Heracles shook his head. “I don’t remember much of my childhood. Just empty marble rooms. Then Dolos came to look after me.”
Heracles’s mother had been a princess; Danae knew that much. Little was told of her beyond being the womb that bore the greatest hero who had ever lived.
“When Zeus came to your mother...how did he...?”
“He abducted and raped her,” Heracles said flatly.
Her throat thickened. There had been moments on the voyage, in the quiet, dark hours when sleep would not come, that she wondered. Could Alea have been right about Zeus being Arius’s father? But if it that were true, surely the King of Heaven would not have let his son join the Missing?
“When you were a baby...were you ever taken by a shade?”
He frowned. “No, I’m sure that’s something my mother would have told me. Why?”
“It doesn’t matter.” She felt foolish for asking. For allowing herself a spark of hope that Arius might still be out there somewhere.

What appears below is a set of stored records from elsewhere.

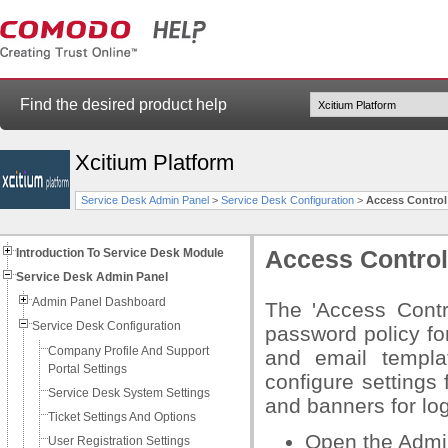
Find the desired product help
Xcitium Platform
Service Desk Admin Panel
>
Service Desk Configuration
>
Access Control
Introduction To Service Desk Module
Access Control
Service Desk Admin Panel
Admin Panel Dashboard
The 'Access Contro
Service Desk Configuration
password policy fo
Company Profile And Support
and email templa
Portal Settings
configure settings 
Service Desk System Settings
and banners for lo
Ticket Settings And Options
Open the Admi
User Registration Settings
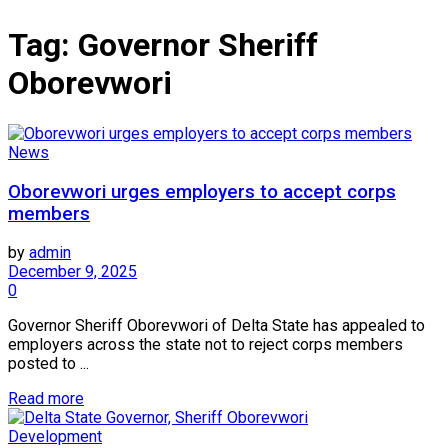
Tag:
Governor Sheriff
Oborevwori
News
Oborevwori urges employers to accept corps
members
by
admin
December 9, 2025
0
Governor Sheriff Oborevwori of Delta State has appealed to
employers across the state not to reject corps members
posted to ...
Read more
Development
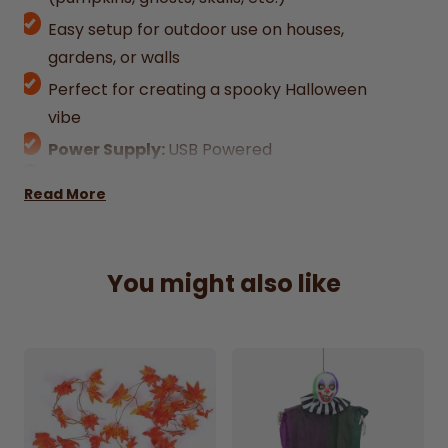
Easy setup for outdoor use on houses,
gardens, or walls
Perfect for creating a spooky Halloween
vibe
Power Supply:
USB Powered
Mounting Type:
Freestanding
Read More
You might also like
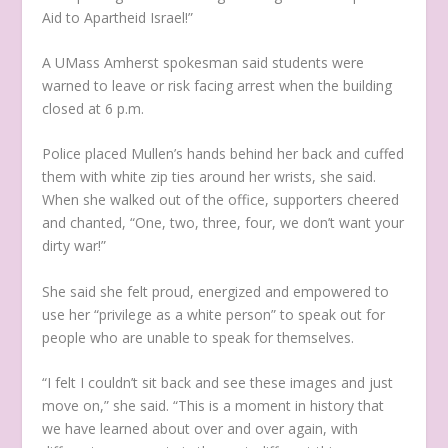
Aid to Apartheid Israel!”
A UMass Amherst spokesman said students were
warned to leave or risk facing arrest when the building
closed at 6 p.m.
Police placed Mullen’s hands behind her back and cuffed
them with white zip ties around her wrists, she said.
When she walked out of the office, supporters cheered
and chanted, “One, two, three, four, we don’t want your
dirty war!”
She said she felt proud, energized and empowered to
use her “privilege as a white person” to speak out for
people who are unable to speak for themselves.
“I felt I couldn’t sit back and see these images and just
move on,” she said. “This is a moment in history that
we have learned about over and over again, with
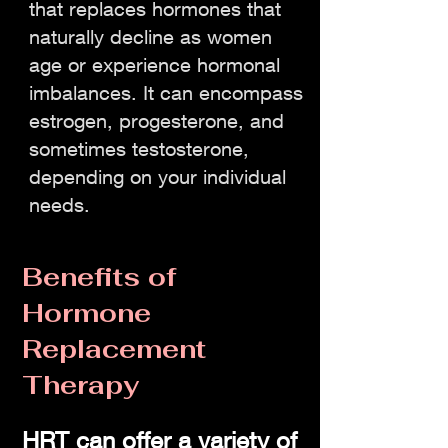
that replaces hormones that
naturally decline as women
age or experience hormonal
imbalances. It can encompass
estrogen, progesterone, and
sometimes testosterone,
depending on your individual
needs.
Benefits of
Hormone
Replacement
Therapy
HRT can offer a variety of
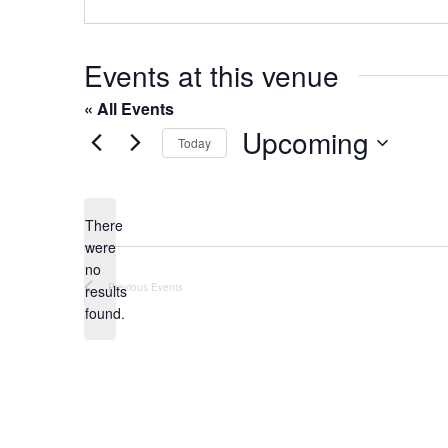
o
s
n
e
Events at this venue
« All Events
Upcoming
Today
S
e
l
There
were
e
no
c
N
Previous
Events
results
t
o
found.
t
d
i
a
c
t
e
e
.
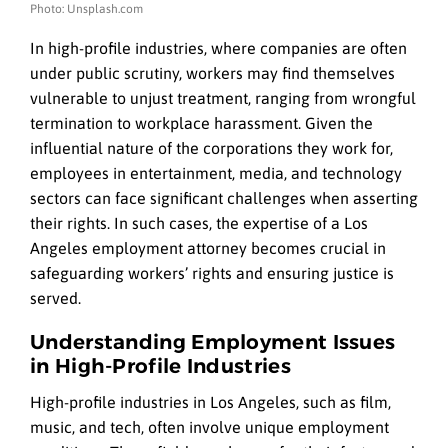
Photo: Unsplash.com
In high-profile industries, where companies are often
under public scrutiny, workers may find themselves
vulnerable to unjust treatment, ranging from wrongful
termination to workplace harassment. Given the
influential nature of the corporations they work for,
employees in entertainment, media, and technology
sectors can face significant challenges when asserting
their rights. In such cases, the expertise of a Los
Angeles employment attorney becomes crucial in
safeguarding workers’ rights and ensuring justice is
served.
Understanding Employment Issues
in High-Profile Industries
High-profile industries in Los Angeles, such as film,
music, and tech, often involve unique employment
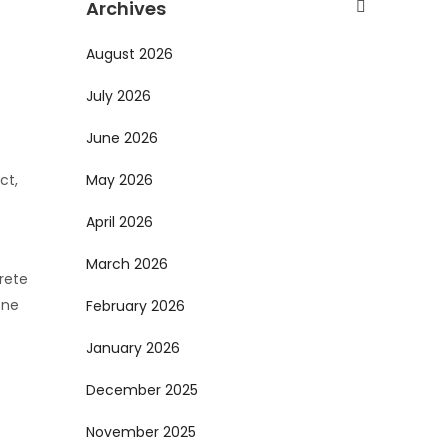
Archives
August 2026
July 2026
June 2026
ct,
May 2026
April 2026
March 2026
crete
one
February 2026
January 2026
December 2025
November 2025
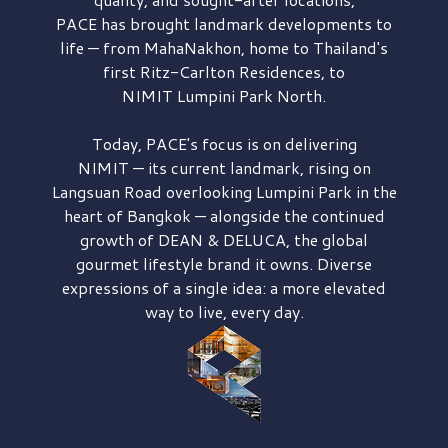
PACE has brought
landmark developments to
life — from MahaNakhon, home to Thailand's
first
Ritz-Carlton Residences,
to
NIMIT Lumpini Park North.
Today, PACE's focus is on delivering
NIMIT — its current landmark,
rising on
Langsuan Road
overlooking
Lumpini Park
in the
heart of Bangkok — alongside the continued
growth of
DEAN & DELUCA,
the global
gourmet lifestyle brand it owns. Diverse
expressions of a single idea: a more elevated
way to live, every day.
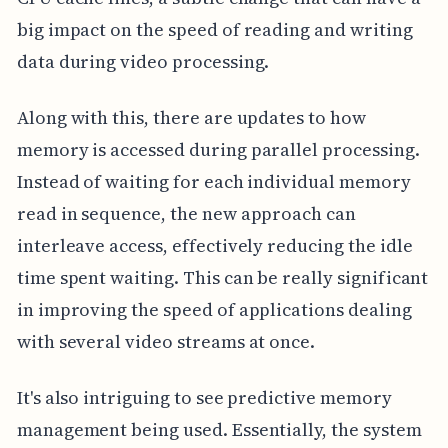
big impact on the speed of reading and writing
data during video processing.
Along with this, there are updates to how
memory is accessed during parallel processing.
Instead of waiting for each individual memory
read in sequence, the new approach can
interleave access, effectively reducing the idle
time spent waiting. This can be really significant
in improving the speed of applications dealing
with several video streams at once.
It's also intriguing to see predictive memory
management being used. Essentially, the system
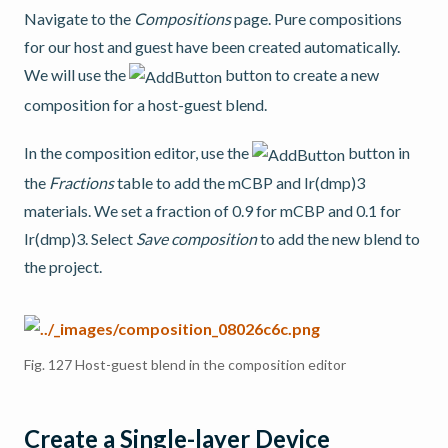
Navigate to the
Compositions
page. Pure compositions
for our host and guest have been created automatically.
We will use the
button to create a new
composition for a host-guest blend.
In the composition editor, use the
button in
the
Fractions
table to add the mCBP and Ir(dmp)3
materials. We set a fraction of 0.9 for mCBP and 0.1 for
Ir(dmp)3. Select
Save composition
to add the new blend to
the project.
Fig. 127
Host-guest blend in the composition editor
Create a Single-layer Device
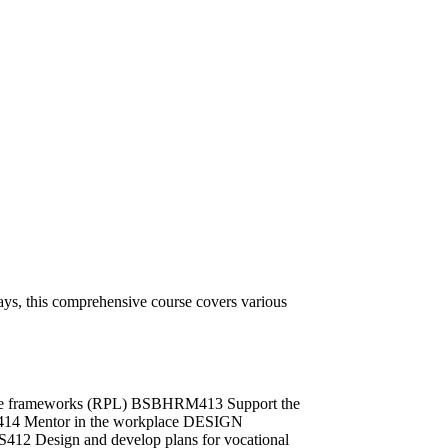
ys, this comprehensive course covers various
ance frameworks (RPL) BSBHRM413 Support the
L414 Mentor in the workplace DESIGN
412 Design and develop plans for vocational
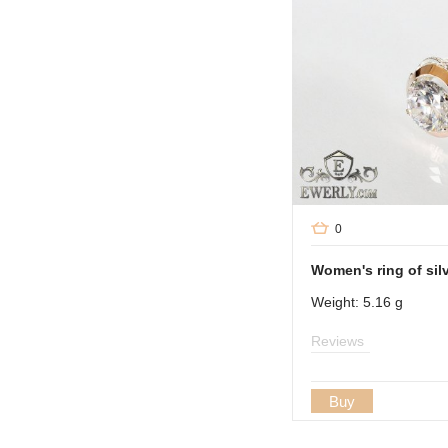
0
Women's ring of sil
Weight: 5.16 g
Reviews
Buy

“Can I tell you a secret?” Heracles turned his face from the waves and looked at her.
“Yes.”
“I’ve always hated my father. All of the gods, in fact.”

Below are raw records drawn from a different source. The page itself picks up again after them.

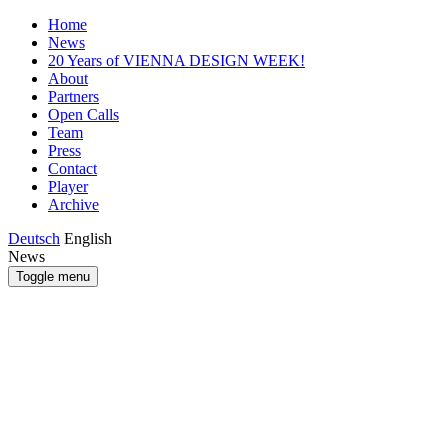
Home
News
20 Years of VIENNA DESIGN WEEK!
About
Partners
Open Calls
Team
Press
Contact
Player
Archive
Deutsch
English
News
Toggle menu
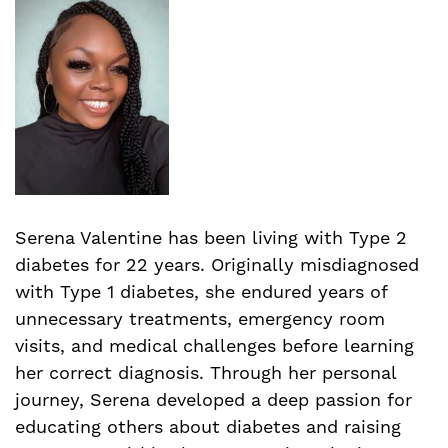
Serena Valentine has been living with Type 2
diabetes for 22 years. Originally misdiagnosed
with Type 1 diabetes, she endured years of
unnecessary treatments, emergency room
visits, and medical challenges before learning
her correct diagnosis. Through her personal
journey, Serena developed a deep passion for
educating others about diabetes and raising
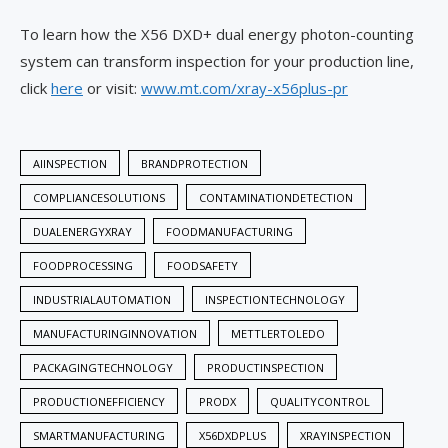
To learn how the X56 DXD+ dual energy photon-counting
system can transform inspection for your production line,
click
here
or visit:
www.mt.com/xray-x56plus-pr
AIINSPECTION
BRANDPROTECTION
COMPLIANCESOLUTIONS
CONTAMINATIONDETECTION
DUALENERGYXRAY
FOODMANUFACTURING
FOODPROCESSING
FOODSAFETY
INDUSTRIALAUTOMATION
INSPECTIONTECHNOLOGY
MANUFACTURINGINNOVATION
METTLERTOLEDO
PACKAGINGTECHNOLOGY
PRODUCTINSPECTION
PRODUCTIONEFFICIENCY
PRODX
QUALITYCONTROL
SMARTMANUFACTURING
X56DXDPLUS
XRAYINSPECTION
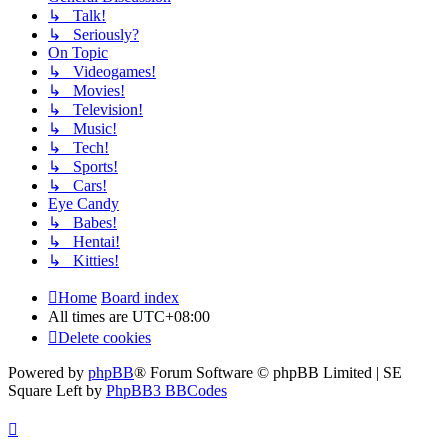
↳ Talk!
↳ Seriously?
On Topic
↳ Videogames!
↳ Movies!
↳ Television!
↳ Music!
↳ Tech!
↳ Sports!
↳ Cars!
Eye Candy
↳ Babes!
↳ Hentai!
↳ Kitties!
Home
Board index
All times are
UTC+08:00
Delete cookies
Powered by
phpBB
® Forum Software © phpBB Limited | SE
Square Left by
PhpBB3 BBCodes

Excitement thrummed through her limbs as possibility solidified into certainty.
This was why she’d been drawn to him. He too saw the gods as the tyrants they really were.
They would find Prometheus together and, with Heracles at her side, taking on the Twelve wouldn’t be such an insurmountable task.
She desperately wanted to tell him everything, all at once, but she had to be delicate.
“So have I.”
Heracles’s gaze grew so intense, she felt as though she’d been stripped bare. “I didn’t think there was anyone else like me in the world.”
They were so close, she could feel the heat rising from his bare torso. Her body tingled, her gut a tangle of emotions.
His lips met hers and he kissed her, softly at first, then her mouth opened and she let him drink her in, her entire body pulsing with every heartbeat.
He drew back. “I don’t want to hurt you.”
“You won’t,” she breathed, barely able to form the words. “I’m like you, remember.”
He took her face in his hands. “Are you sure you want this?”
In that moment, it was all she wanted.
“Yes.”
Her skin shivered as he slipped his hands under her dress.
She gasped, shocks of pleasure vibrating through her as they edged up her thighs.
Then he lifted her and lay her down on his lion hide.
She let him pull up her dress and shuddered as he kissed her bare stomach.
As his lips moved slowly downward, the ache of longing was so great, she thought she was going to explode.
She didn’t care if someone found them, she didn’t care about Prometheus or the prophecy. All she wanted was to disappear into the ecstasy.